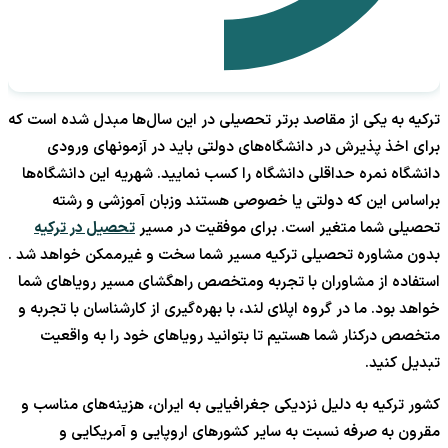
ترکیه به یکی از مقاصد برتر تحصیلی در این سال‌ها مبدل شده است که
برای اخذ پذیرش در دانشگاه‌های دولتی باید در آزمونهای ورودی
دانشگاه نمره حداقلی دانشگاه را کسب نمایید. شهریه این دانشگاه‌ها
براساس این که دولتی یا خصوصی هستند وزبان آموزشی و رشته
تحصیلی شما متغیر است. برای موفقیت در مسیر
تحصیل در ترکیه
بدون مشاوره تحصیلی ترکیه مسیر شما سخت و غیرممکن خواهد شد .
استفاده از مشاوران با تجربه ومتخصص راهگشای مسیر رویاهای شما
خواهد بود. ما در گروه اپلای لند، با بهره‌گیری از کارشناسان با تجربه و
متخصص در‌کنار شما هستیم تا بتوانید رویاهای خود را به واقعیت
تبدیل کنید.
کشور ترکیه به دلیل نزدیکی جغرافیایی به ایران، هزینه‌های مناسب و
مقرون به صرفه نسبت به سایر کشورهای اروپایی و آمریکایی و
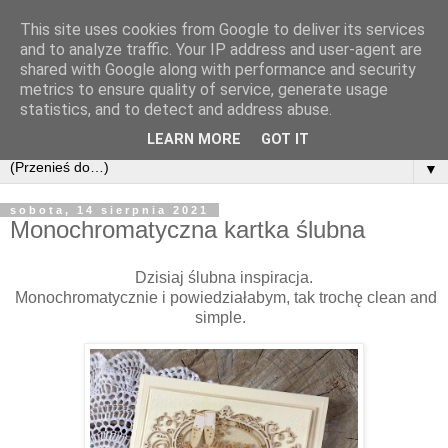
This site uses cookies from Google to deliver its services
and to analyze traffic. Your IP address and user-agent are
shared with Google along with performance and security
metrics to ensure quality of service, generate usage
statistics, and to detect and address abuse.
LEARN MORE
GOT IT
▼
sobota, 14 sierpnia 2021
Monochromatyczna kartka ślubna
Dzisiaj ślubna inspiracja.
Monochromatycznie i powiedziałabym, tak trochę clean and
simple.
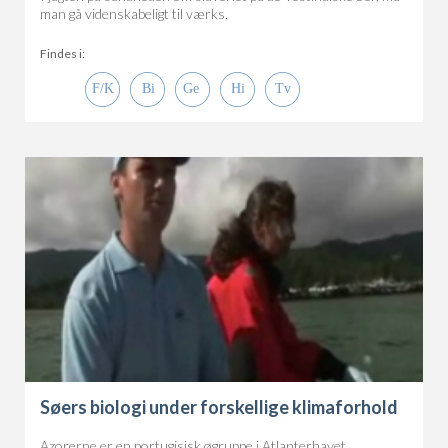
man gå videnskabeligt til værks.
Findes i:
Søers biologi under forskellige klimaforhold
Azorerne er en portugisisk øgruppe i Atlanterhavet.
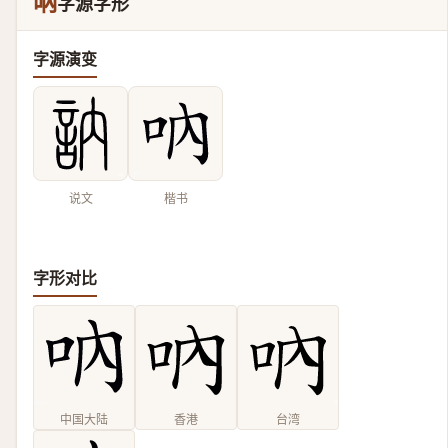
吶
字源字形
字源演变
说文
楷书
字形对比
中国大陆
香港
台湾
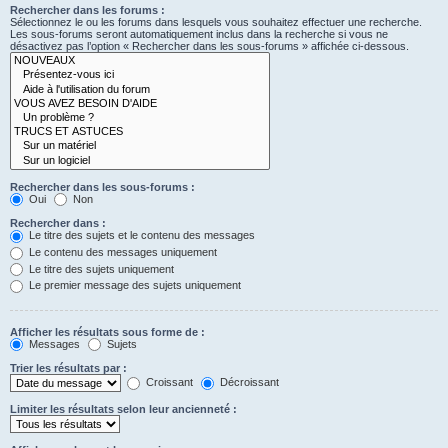
Rechercher dans les forums :
Sélectionnez le ou les forums dans lesquels vous souhaitez effectuer une recherche.
Les sous-forums seront automatiquement inclus dans la recherche si vous ne
désactivez pas l’option « Rechercher dans les sous-forums » affichée ci-dessous.
Rechercher dans les sous-forums :
Oui
Non
Rechercher dans :
Le titre des sujets et le contenu des messages
Le contenu des messages uniquement
Le titre des sujets uniquement
Le premier message des sujets uniquement
Afficher les résultats sous forme de :
Messages
Sujets
Trier les résultats par :
Croissant
Décroissant
Limiter les résultats selon leur ancienneté :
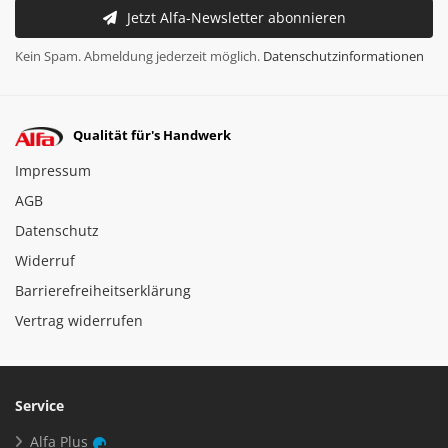
Jetzt Alfa-Newsletter abonnieren
Kein Spam. Abmeldung jederzeit möglich.
Datenschutzinformationen
Qualität für's Handwerk
Impressum
AGB
Datenschutz
Widerruf
Barrierefreiheitserklärung
Vertrag widerrufen
Service
Alfa Plus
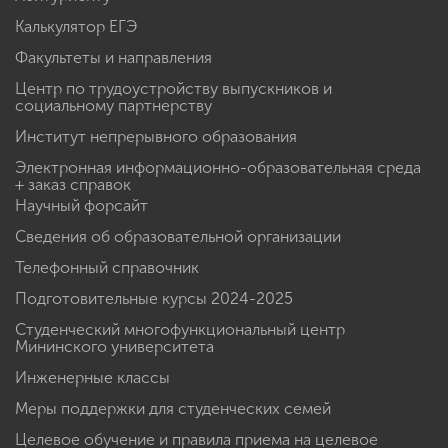
Калькулятор ЕГЭ
Факультеты и направления
Центр по трудоустройству выпускников и
социальному партнерству
Институт непрерывного образования
Электронная информационно-образовательная среда
+ заказ справок
Научный форсайт
Сведения об образовательной организации
Телефонный справочник
Подготовительные курсы 2024-2025
Студенческий многофункциональный центр
Мининского университета
Инженерные классы
Меры поддержки для студенческих семей
Целевое обучение и правила приема на целевое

WHAT THIS TASK INVOLVES: Could you output every record above exactly as written, leaving out the pictures?

RESULT OF THE EXERCISE:
ترکیه به یکی از مقاصد برتر تحصیلی در این سال‌ها مبدل شده است که
برای اخذ پذیرش در دانشگاه‌های دولتی باید در آزمونهای ورودی
دانشگاه نمره حداقلی دانشگاه را کسب نمایید. شهریه این دانشگاه‌ها
براساس این که دولتی یا خصوصی هستند وزبان آموزشی و رشته
تحصیلی شما متغیر است. برای موفقیت در مسیر
تحصیل در ترکیه
بدون مشاوره تحصیلی ترکیه مسیر شما سخت و غیرممکن خواهد شد .
استفاده از مشاوران با تجربه ومتخصص راهگشای مسیر رویاهای شما
خواهد بود. ما در گروه اپلای لند، با بهره‌گیری از کارشناسان با تجربه و
متخصص در‌کنار شما هستیم تا بتوانید رویاهای خود را به واقعیت
تبدیل کنید.
کشور ترکیه به دلیل نزدیکی جغرافیایی به ایران، هزینه‌های مناسب و
مقرون به صرفه نسبت به سایر کشورهای اروپایی و آمریکایی و
This site uses cookies from Google to deliver its services
and to analyze traffic. Your IP address and user-agent are
shared with Google along with performance and security
metrics to ensure quality of service, generate usage
statistics, and to detect and address abuse.
LEARN MORE
GOT IT
▼
sobota, 14 sierpnia 2021
Monochromatyczna kartka ślubna
Dzisiaj ślubna inspiracja.
Monochromatycznie i powiedziałabym, tak trochę clean and
simple.
man gå videnskabeligt til værks.
Findes i:
Søers biologi under forskellige klimaforhold
Azorerne er en portugisisk øgruppe i Atlanterhavet.
吶
字源字形
字源演变
说文
楷书
字形对比
中国大陆
香港
台湾
Rechercher dans les forums :
Sélectionnez le ou les forums dans lesquels vous souhaitez effectuer une recherche.
Les sous-forums seront automatiquement inclus dans la recherche si vous ne
désactivez pas l’option « Rechercher dans les sous-forums » affichée ci-dessous.
Rechercher dans les sous-forums :
Oui
Non
Rechercher dans :
Le titre des sujets et le contenu des messages
Le contenu des messages uniquement
Le titre des sujets uniquement
Le premier message des sujets uniquement
Afficher les résultats sous forme de :
Messages
Sujets
Trier les résultats par :
Croissant
Décroissant
Limiter les résultats selon leur ancienneté :
Jetzt Alfa-Newsletter abonnieren
Kein Spam. Abmeldung jederzeit möglich.
Datenschutzinformationen
Qualität für's Handwerk
Impressum
AGB
Datenschutz
Widerruf
Barrierefreiheitserklärung
Vertrag widerrufen
Service
Alfa Plus
Калькулятор ЕГЭ
Факультеты и направления
Центр по трудоустройству выпускников и
социальному партнерству
Институт непрерывного образования
Электронная информационно-образовательная среда
+ заказ справок
Научный форсайт
Сведения об образовательной организации
Телефонный справочник
Подготовительные курсы 2024-2025
Студенческий многофункциональный центр
Мининского университета
Инженерные классы
Меры поддержки для студенческих семей
Целевое обучение и правила приема на целевое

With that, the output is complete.